Here’s Johan Rockström (Executive Director of the Stockholm Resilience Centre) writing at the start of WWF’s Living Planet Report 2016.


It is rare that a scientific idea fundamentally alters our worldview. Copernicus’s realization that the Earth orbits the sun is one such example. Darwin’s theory of evolution is another. The Anthropocene – the defining concept fry’s pharmacy la canada and lambert in WWF’s Living Planet Report 2016 – is another.
Copernicus kick-started the scientific revolution. His realization and those that followed in his wake – from Kepler, Galileo, Newton – have allowed us to navigate our planet and solar system, and helped create the world we now live in. And Darwin’s insights forced us to re-evaluate our place on Earth. Thanks to these insights nothing will be the same again.

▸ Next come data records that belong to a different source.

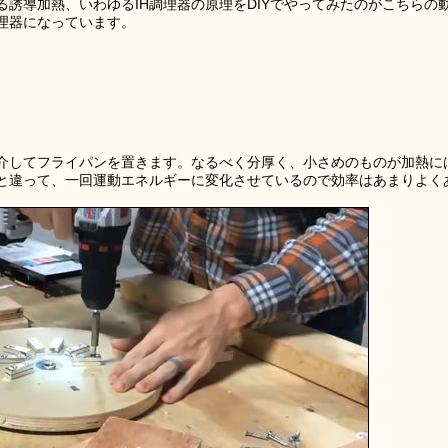
誘導加熱、いわゆるIH調理器の原理をDIYでやってみたのがこちらの
理器になっています。
介してフライパンを置きます。なるべく分厚く、小さめのものが加熱に
ーと違って、一回運動エネルギーに変化させているので効率はあまりよく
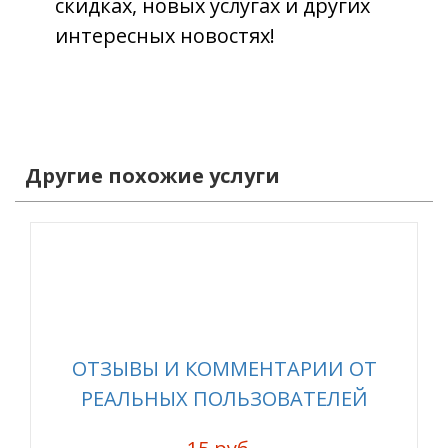
скидках, новых услугах и других
интересных новостях!
Другие похожие услуги
ОТЗЫВЫ И КОММЕНТАРИИ ОТ
РЕАЛЬНЫХ ПОЛЬЗОВАТЕЛЕЙ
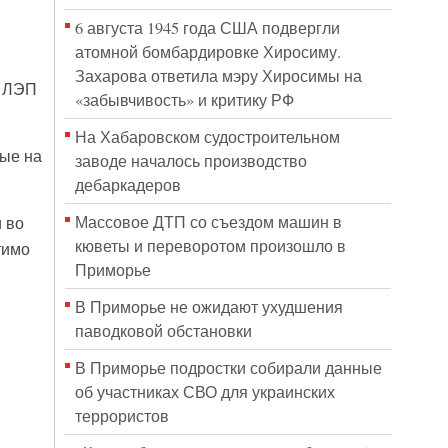
6 августа 1945 года США подвергли
атомной бомбардировке Хиросиму.
Захарова ответила мэру Хиросимы на
е ЛЭП
«забывчивость» и критику РФ
На Хабаровском судостроительном
ые на
заводе началось производство
дебаркадеров
Массовое ДТП со съездом машин в
 во
кюветы и переворотом произошло в
тимо
Приморье
В Приморье не ожидают ухудшения
паводковой обстановки
В Приморье подростки собирали данные
об участниках СВО для украинских
террористов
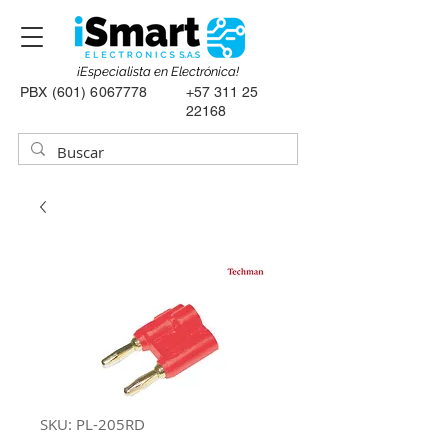
¡Especialista en Electrónica!
PBX
(601) 6067778
+57 311 25
22168
SKU: PL-205RD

In a similar way the Anthropocene shifts our world on its axis. This single word encapsulates the fact that human activity now affects Earth’s life support system. It conveys the notions of deep time – the past and future – and the uniqueness of today. Beyond geology and Earth system science, it captures the profound responsibility we now must shoulder. It provides a viagra without prescription new lens viagra approval date to see our human footprint and it communicates the urgency with which we must now act. The dominant worldview of infinite natural resources, of externalities and exponential growth, is at an end. We are no longer a small world on a big planet. We are now a big world on a small planet, where we have reached a saturation point. Unsustainability at all scales, from localized deforestation to air pollution from cars, hits the planetary ceiling, putting our future at risk. Fifty years of exponential growth has accumulated to such an extent that we have reached Planetary Boundaries – and crashed through them.
This WWF Living Planet Report comes at a critical juncture following the remarkable successes in 2015 of the Paris Agreement on climate change and the agreement on the Sustainable Development Goals for people and planet. buy cialis online The 2016 report is an essential assessment of the state of the planet and it is a shock to read. It synthesizes the mountain of evidence showing the Earth system is under increasing threat: climate, biodiversity, ocean health, deforestation, the water cycle, the nitrogen cycle, the carbon cycle.
The conclusion is stark: the planetary stability our species has enjoyed for 11,700 years, that has allowed civilization to flourish, can no longer be relied upon.
Yet, I am optimistic for our future. In the 20th century we solved some of the biggest challenges in our history. Many diseases have been eradicated. Child and maternal health is improving. Poverty is decreasing. And the ozone hole is beginning to stabilize. However, to make greater progress will necessitate brave new innovations and shifts in thinking to enable collective action across the world. In short, we need an urgent transition to a world that works within Earth’s safe operating space. What the Anthropocene teaches us, and which is articulated in detail in the following pages, is the need for a grand transformation. The Living Planet Report provides the necessary thought leadership and vision to put the world on a sustainable trajectory based on systems thinking – and starting with the food and energy systems. I am confident this will contribute to the momentum to move from talk to action to ensure a resilient Earth for future generations.